Eggs: Demonized for Over 50 Years
Sorry if all of this seems repetitive; we just couldn’t say it enough: eggs improve most cardiometabolic markers all the time! So why are they still considered unhealthy? The first reason is because of old information taken out of context–in this case from a single study over 50 years ago. And second, because cholesterol has been so demonized that people believe that any food high in cholesterol must be bad for you. It couldn’t be more untrue! If we don’t eat cholesterol, our bodies will make it anyway–we can’t avoid it no matter what kind of diet we follow. And if you’ve read this far, then you know that eating foods high in natural cholesterol is not a problem as long as they are part of a healthy diet and lifestyle.
Pasteurized Eggs or Farm-Fresh Eggs?
In addition, many people believe that there’s something uniquely unhealthy about the egg whites because they’re often pasteurized (as opposed to farm fresh eggs) and because all the protein may contribute to increased blood glucose levels. But the truth of the matter is that whole eggs contain very little protein compared with other foods; so even when someone eats several eggs per day, the amount of protein is not high enough to raise fasting blood glucose levels. Eggs from pastured hens are also higher in nutrients than typical eggs found in most grocery stores.
Finally, if you have diabetes and are concerned about the impact that eggs will have on your blood sugars, then you can now find an egg with a very low glycemic index–as long as it’s not from Costco! You’ll find Lohmann’s brand at Whole Foods or online. They look like normal eggs but they taste more like scrambled tofu, but they’ve got a GI of 24 compared to regular eggs which average 60.

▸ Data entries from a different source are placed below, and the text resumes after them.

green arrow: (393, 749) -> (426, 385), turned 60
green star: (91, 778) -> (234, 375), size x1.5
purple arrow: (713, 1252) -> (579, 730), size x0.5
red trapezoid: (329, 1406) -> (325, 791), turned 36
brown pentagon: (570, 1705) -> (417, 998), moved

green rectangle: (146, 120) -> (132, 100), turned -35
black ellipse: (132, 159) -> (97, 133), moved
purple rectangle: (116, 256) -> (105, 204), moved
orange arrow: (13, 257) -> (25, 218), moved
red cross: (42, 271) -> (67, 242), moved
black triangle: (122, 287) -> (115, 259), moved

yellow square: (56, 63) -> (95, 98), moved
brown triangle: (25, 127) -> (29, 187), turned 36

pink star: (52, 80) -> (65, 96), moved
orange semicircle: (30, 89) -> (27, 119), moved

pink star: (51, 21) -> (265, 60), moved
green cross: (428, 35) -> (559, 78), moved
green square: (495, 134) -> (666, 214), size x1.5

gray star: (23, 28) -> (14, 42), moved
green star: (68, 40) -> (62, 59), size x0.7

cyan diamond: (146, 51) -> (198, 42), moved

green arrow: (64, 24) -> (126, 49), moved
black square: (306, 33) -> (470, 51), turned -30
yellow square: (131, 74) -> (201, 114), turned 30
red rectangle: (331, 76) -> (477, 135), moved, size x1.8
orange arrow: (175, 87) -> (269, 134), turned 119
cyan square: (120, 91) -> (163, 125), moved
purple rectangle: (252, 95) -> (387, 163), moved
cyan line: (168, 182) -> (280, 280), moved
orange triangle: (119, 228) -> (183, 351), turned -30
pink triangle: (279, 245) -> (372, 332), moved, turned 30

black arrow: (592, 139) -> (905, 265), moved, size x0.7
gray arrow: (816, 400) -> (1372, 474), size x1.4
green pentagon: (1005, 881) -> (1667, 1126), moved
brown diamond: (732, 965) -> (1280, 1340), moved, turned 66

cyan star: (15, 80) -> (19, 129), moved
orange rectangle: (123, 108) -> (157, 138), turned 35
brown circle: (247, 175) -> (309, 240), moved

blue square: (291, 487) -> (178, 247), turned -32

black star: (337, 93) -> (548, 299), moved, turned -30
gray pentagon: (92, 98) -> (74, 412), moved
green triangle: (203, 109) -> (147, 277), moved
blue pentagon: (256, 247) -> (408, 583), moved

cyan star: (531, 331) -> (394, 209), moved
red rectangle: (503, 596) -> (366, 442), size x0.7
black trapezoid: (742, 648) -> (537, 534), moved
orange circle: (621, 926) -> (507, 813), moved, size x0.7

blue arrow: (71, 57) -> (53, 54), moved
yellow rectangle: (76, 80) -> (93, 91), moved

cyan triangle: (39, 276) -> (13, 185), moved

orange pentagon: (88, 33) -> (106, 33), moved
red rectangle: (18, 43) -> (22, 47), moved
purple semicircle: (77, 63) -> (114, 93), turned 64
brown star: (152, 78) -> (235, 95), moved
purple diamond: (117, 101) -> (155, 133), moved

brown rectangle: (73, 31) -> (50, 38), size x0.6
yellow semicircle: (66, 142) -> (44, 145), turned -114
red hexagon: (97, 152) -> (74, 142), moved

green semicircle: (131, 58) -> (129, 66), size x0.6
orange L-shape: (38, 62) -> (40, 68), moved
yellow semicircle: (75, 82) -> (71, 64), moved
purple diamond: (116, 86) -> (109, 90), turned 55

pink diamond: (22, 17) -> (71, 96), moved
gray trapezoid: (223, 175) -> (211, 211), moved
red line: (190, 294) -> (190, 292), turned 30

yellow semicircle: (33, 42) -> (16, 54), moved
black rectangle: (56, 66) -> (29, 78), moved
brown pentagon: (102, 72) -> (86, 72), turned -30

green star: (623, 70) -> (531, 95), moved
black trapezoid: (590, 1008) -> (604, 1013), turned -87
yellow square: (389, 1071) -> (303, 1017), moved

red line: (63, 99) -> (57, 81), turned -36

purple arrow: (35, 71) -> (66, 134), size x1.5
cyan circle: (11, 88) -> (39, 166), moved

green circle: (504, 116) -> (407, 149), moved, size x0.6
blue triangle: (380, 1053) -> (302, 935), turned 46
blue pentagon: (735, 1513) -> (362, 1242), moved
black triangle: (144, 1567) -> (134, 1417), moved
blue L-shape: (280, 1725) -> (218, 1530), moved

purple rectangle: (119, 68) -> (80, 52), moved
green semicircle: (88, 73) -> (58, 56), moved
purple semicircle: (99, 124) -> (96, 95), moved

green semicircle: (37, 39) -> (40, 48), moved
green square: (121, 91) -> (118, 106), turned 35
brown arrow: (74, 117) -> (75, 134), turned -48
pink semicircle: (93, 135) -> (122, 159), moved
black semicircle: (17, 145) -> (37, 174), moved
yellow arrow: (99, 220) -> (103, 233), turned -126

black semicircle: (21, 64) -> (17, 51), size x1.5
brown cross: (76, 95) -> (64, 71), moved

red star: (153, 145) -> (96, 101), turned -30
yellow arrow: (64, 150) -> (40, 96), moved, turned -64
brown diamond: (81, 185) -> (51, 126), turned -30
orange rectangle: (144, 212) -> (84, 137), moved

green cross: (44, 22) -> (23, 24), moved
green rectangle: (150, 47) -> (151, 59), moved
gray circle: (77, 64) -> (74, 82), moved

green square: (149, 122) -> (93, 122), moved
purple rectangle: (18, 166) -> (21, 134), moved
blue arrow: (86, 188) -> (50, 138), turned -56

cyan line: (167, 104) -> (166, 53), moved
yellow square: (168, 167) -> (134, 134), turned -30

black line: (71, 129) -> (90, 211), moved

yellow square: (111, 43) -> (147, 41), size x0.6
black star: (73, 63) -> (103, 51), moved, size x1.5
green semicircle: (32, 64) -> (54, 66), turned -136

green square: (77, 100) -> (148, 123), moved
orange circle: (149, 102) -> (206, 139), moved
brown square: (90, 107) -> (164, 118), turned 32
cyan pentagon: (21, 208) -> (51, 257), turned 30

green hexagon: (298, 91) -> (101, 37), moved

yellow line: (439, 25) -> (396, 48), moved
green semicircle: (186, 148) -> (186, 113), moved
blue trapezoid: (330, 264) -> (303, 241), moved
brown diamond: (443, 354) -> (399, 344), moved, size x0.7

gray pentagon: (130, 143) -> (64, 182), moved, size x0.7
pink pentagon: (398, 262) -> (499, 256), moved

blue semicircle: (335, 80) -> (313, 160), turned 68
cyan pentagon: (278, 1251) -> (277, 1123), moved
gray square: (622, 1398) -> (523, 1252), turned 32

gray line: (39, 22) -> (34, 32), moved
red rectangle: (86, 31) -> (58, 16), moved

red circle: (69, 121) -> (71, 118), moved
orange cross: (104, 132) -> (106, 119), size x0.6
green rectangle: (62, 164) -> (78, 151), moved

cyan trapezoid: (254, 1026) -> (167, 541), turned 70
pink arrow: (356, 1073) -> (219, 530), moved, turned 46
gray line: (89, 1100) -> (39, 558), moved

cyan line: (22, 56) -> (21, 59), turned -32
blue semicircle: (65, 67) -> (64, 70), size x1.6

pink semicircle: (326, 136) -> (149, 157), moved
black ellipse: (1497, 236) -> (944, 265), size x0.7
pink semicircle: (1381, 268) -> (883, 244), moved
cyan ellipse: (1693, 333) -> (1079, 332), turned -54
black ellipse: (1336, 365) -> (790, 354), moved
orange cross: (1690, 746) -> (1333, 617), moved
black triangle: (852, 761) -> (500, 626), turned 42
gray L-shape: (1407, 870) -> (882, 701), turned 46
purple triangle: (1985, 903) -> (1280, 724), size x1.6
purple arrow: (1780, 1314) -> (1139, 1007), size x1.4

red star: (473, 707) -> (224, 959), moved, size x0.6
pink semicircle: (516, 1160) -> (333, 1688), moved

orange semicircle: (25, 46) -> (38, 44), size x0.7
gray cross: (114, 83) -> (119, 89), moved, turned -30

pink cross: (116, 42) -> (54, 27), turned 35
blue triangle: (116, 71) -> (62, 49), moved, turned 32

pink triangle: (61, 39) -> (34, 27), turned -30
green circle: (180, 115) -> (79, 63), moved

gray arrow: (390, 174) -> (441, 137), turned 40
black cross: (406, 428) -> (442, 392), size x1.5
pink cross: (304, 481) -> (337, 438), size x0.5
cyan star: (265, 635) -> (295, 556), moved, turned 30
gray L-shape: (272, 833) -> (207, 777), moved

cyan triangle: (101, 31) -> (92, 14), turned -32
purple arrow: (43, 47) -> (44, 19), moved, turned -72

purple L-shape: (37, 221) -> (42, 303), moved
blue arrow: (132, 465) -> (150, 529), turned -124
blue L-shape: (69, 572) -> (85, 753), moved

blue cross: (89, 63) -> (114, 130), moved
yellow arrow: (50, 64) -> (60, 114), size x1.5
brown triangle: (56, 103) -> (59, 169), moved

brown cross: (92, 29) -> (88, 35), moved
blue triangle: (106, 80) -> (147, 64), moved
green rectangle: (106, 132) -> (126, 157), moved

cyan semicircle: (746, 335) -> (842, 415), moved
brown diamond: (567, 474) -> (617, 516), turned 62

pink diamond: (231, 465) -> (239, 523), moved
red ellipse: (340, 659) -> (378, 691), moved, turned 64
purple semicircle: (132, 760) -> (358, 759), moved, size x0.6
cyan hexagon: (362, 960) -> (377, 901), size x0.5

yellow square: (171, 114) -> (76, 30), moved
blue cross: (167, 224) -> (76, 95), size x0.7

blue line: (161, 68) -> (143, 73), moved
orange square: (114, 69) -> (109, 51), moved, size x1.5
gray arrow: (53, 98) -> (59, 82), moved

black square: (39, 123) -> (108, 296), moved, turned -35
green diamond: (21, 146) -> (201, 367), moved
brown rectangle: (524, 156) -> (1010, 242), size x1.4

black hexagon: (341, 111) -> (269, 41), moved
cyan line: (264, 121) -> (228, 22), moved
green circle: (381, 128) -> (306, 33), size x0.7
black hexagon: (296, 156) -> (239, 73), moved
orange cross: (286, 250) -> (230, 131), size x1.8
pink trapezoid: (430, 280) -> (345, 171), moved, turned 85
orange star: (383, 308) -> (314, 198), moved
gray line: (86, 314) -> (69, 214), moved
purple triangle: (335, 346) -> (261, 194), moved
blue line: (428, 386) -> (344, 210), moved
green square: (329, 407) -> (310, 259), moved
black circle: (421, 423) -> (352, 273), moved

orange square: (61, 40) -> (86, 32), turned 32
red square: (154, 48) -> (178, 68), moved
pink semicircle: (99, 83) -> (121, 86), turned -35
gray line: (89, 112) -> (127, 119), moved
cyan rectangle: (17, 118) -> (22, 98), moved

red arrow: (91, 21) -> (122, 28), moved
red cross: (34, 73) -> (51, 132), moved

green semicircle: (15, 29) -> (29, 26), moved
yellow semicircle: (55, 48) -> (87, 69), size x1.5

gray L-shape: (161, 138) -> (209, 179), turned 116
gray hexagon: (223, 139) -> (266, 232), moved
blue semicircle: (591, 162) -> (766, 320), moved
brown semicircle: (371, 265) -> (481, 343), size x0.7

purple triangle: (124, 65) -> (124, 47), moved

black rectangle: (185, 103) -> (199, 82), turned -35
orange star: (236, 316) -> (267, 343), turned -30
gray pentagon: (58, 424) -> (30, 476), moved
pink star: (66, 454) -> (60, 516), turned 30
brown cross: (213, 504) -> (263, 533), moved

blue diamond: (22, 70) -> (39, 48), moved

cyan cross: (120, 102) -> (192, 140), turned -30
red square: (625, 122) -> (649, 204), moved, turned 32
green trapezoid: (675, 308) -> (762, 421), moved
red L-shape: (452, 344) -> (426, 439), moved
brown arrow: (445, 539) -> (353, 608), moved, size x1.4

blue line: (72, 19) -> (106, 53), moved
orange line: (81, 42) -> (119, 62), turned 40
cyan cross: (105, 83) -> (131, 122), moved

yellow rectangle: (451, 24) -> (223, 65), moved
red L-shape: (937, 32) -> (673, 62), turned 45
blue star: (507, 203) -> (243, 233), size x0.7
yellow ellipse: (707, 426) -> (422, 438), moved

We’re obviously big proponents of eating farm fresh (organic) whole foods–which includes organic (pastured) eggs! –but for those who can’t get enough eggs from their own hens, look for Lohmann’s brand or another variety with a super low glycemic index. Or if you just need more protein in your diet, then add some extra egg whites to the carton–they have plenty of nutrition and much less cholesterol than three large whole eggs!
For those of us fortunate enough to live close to our local farms (and/or willing to pay high prices), we also buy pastured eggs; these are definitely better than organic or “vegetarian-fed” eggs. On a side note, there is little difference between hen raised on vegetarian feed versus regular feed because chickens aren’t true vegetarians anyway–they eat bugs, worms, and whatever else they can find.
And for those of us who are gluten-sensitive, you’ll be glad to know that pastured eggs have no traces of wheat… unless a hen was in the field picking corn maybe!